The American Saturn has less understanding of Pluto's price. What was taken to be easy victories was actually the enemy going underground. The Iraq war drags on, and the Taliban return to southern Afghanistan. As the casualties mount, and our debt sky-rockets, the true cost begins to show itself. More insidious is the shift of power to the executive branch of government. Warrantless spying on Americans, imprisonment of arbitrarily-defined "enemy combatants". We are slowly surrendering the very freedoms that we are supposedly defending. Those of us that have rigid, hierarchical Saturns, whether religiously based or not, see this as either necessary ("the Constitution is not a suicide pact!") or welcome ("We need strong leadership.").

Are we learning anything? Is there any positive transformation of our collective beliefs? George Bush's approval ratings have dropped dramatically from post-9/11 levels. Is this because we are seeing our self-destructiveness - "We have met the enemy, and it is Us"? Or is it simply the practical American temperament that sees our failure in Iraq as due to an incompetent strategy? Is our collective Saturn seeing the actual danger - authoritarian, fear-based and fear-mongering ideological extremism of any religious or secular persuasion? One way or another we are changing - this is Pluto's bottom line. Are we transforming, or just destroying ourselves?

Transformation

We've looked at examples of rigid and fear-based Saturns resisting the process of transformation by attempting to co-opt the power of Pluto to destroy a perceived enemy. We have seen how this inevitably results in self-destruction. A pertinent question is why - why cannot Pluto's power simply be directed and used without affecting the user? This will lead us to an even more important discussion - how can Saturn most positively respond to Pluto in Sagittarius?

We know that Pluto operates behind the scenes, below the surface, in the darkness. We can say, using psychological terms, that Pluto operates in the unconscious. This region contains those parts of the psyche that have not been integrated into and therefore are not easily available to the conscious mind. In some cases they have been actively rejected, repressed, alienated. Saturn creates a system of defenses that keep these banished parts of the psyche out of consciousness. In this way it maintains a stable, structured consciousness.

As Pluto moves through a sign, it activates those aspects of the psyche related to that sign that have been pushed into the unconscious. It pours energy into these alienated structures, giving them the impetus and power to break through Saturn's defenses and re-emerge into consciousness.
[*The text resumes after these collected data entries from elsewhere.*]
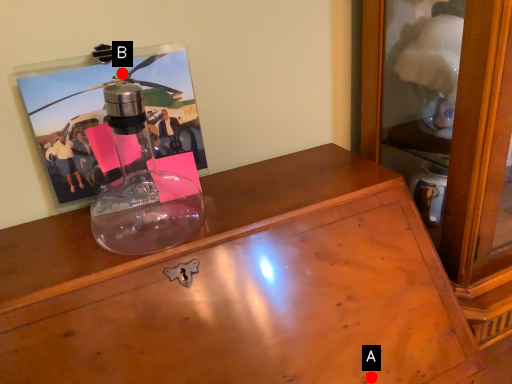 Question: Two points are circled on the image, labeled by A and B beside each circle. Which point is closer to the camera?

Choices:
 (A) A is closer
 (B) B is closer

Answer: (A) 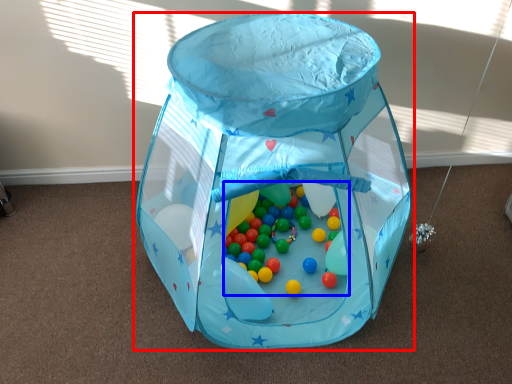 Question: Which object appears farthest to the camera in this image, toy (highlighted by a red box) or toy (highlighted by a blue box)?

Choices:
 (A) toy
 (B) toy

Answer: (B) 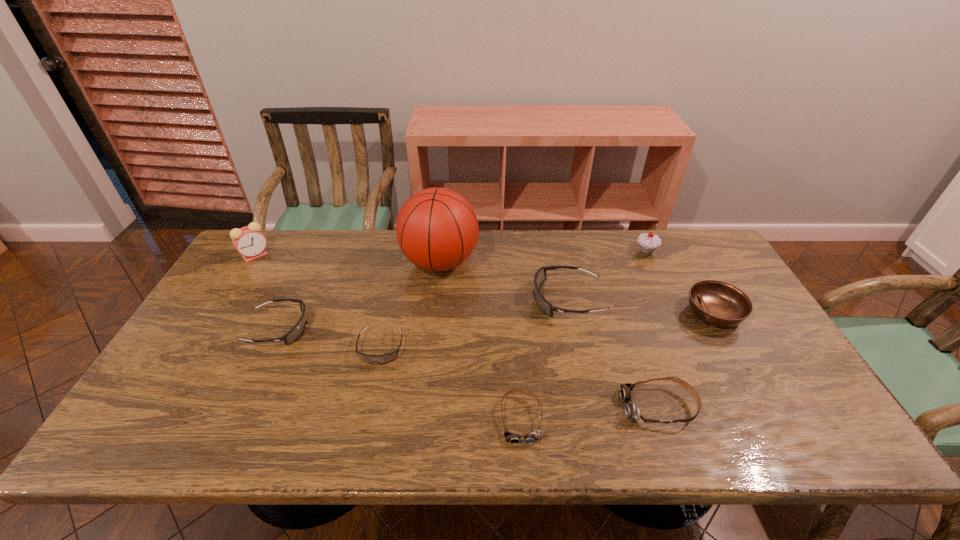 Locate an element on the screen. goggles at the left edge is located at coordinates (295, 333).

This screenshot has height=540, width=960. Identify the location of object at the right edge. (718, 303).

Identify the location of object situated at the far left corner. Image resolution: width=960 pixels, height=540 pixels. (249, 241).

In the image, there is a desktop. Where is `free space at the far edge`? This screenshot has width=960, height=540. free space at the far edge is located at coordinates (509, 260).

In the image, there is a desktop. At what (x,y) coordinates should I click in order to perform the action: click on vacant area at the near edge. Please return your answer as a coordinate pair (x, y). This screenshot has height=540, width=960. Looking at the image, I should click on (208, 425).

In order to click on free space at the left edge of the desktop in this screenshot , I will do click(250, 319).

Where is `vacant space at the far right corner of the desktop`? This screenshot has height=540, width=960. vacant space at the far right corner of the desktop is located at coordinates (682, 245).

You are a GUI agent. You are given a task and a screenshot of the screen. Output one action in this format:
    pyautogui.click(x=<x>, y=<y>)
    Task: Click on the free space between the eighth object from right to left and the basketball
    
    Given the screenshot: What is the action you would take?
    pyautogui.click(x=359, y=295)

Identify the location of free space between the soup bowl and the bigger brown goggles. (686, 360).

The width and height of the screenshot is (960, 540). In order to click on vacant region between the right brown goggles and the pink alarm clock in this screenshot , I will do `click(457, 331)`. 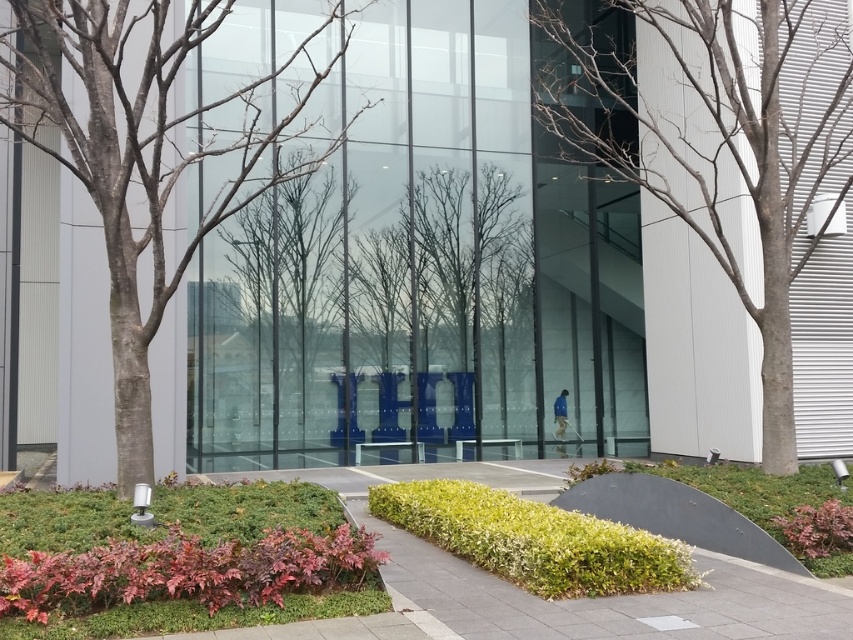 Measure the distance from green grass at lower center to green leafy hedge at lower center.

green grass at lower center is 15.82 inches away from green leafy hedge at lower center.

Does green grass at lower center have a lesser width compared to green leafy hedge at lower center?

No, green grass at lower center is not thinner than green leafy hedge at lower center.

Does point (514, 627) come in front of point (607, 524)?

That is True.

This screenshot has width=853, height=640. What are the coordinates of `green grass at lower center` in the screenshot? It's located at (608, 598).

Between bare branches at center and purple-leaved hedge at lower left, which one has more height?

bare branches at center

Who is positioned more to the left, bare branches at center or purple-leaved hedge at lower left?

From the viewer's perspective, bare branches at center appears more on the left side.

Which is behind, point (315, 268) or point (135, 576)?

The point (315, 268) is more distant.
Saturn experiences this stirring in the background as anxiety, and attempts to counter it by pouring energy into its defensive structures. Primary among them is projection - identifying this internal activity as originating externally. The alienated part of the psyche is experienced as coming from someone else. This person or group can now be fought against, with the mistaken belief that by defeating the external opponent the threat will be eliminated. However, as long as Pluto continues to energize the internal, unconscious psychic structures, as one enemy is defeated another emerges to take his place. The battle never ends, until, of course, all resources are depleted and the conscious Saturnian structures collapse.

Sagittarian Transformation

Let us now apply this analysis to the movement of Pluto through Sagittarius. As the psyche builds up a conscious Sagittarian belief system, any experiences or ideas that are inconsistent with this belief system are banished to the unconscious. The hallmark of Sagittarius is an integrated consistency of belief. Any experience is either fitted into pre-existing conceptual categories, or else rejected as nonsense. A stable Sagittarian belief system thus is able to understand everything that it experiences consciously, and tends to interpret this as knowing. It is not a far jump from knowing to being sure that its understanding is the right way to look at things.

As Pluto moves through Sagittarius, it energizes those unconscious experiences and ideas that are inconsistent with the conscious belief system. This tends to result in doubt, confusion, unsureness. A rigid Saturn fights vigorously against these feelings, single-mindedly doing everything in its power to maintain its consistency of belief and therefore its absolute sureness of being right. It projects the unconscious, challenging ideas onto an enemy that can be attacked and annihilated. Make no mistake, for this type of Saturn this is fight to the death. Since the real enemy is internal, the fight eventually, inevitably ends in the destruction of Saturn and all that it holds dear.

A healthy Saturn, on the other hand, has created a consistent Sagittarian belief system, but maintains it with less of a heavy hand. While asserting the necessity to make moral judgments and to act on these, it recognizes the limitations of its own knowledge. It relies on its ideas and beliefs to navigate through life, but remembers that they are just that - beliefs - not absolute truth. As Pluto stirs up experiences and ideas in the unconscious, even a healthy Saturn will at first act to maintain the stability of its consistent ideology. However, as more and more energy is diverted to oppose these insistent challengers, other needs going unmet in the process, Saturn will begin to recognize the extremeness of its response. It will allow the feelings of doubt and unsureness to emerge into consciousness, and honestly begin to consider the validity of those inconsistent points of view. It will release its tight grip on its mind, and allow a re-structuring of its orientation to occur, integrating any newly acknowledged ideas and perceptions. The Sagittarian belief system is expanded and transformed, the psyche now capable of understanding and acting upon a greater range of phenomena.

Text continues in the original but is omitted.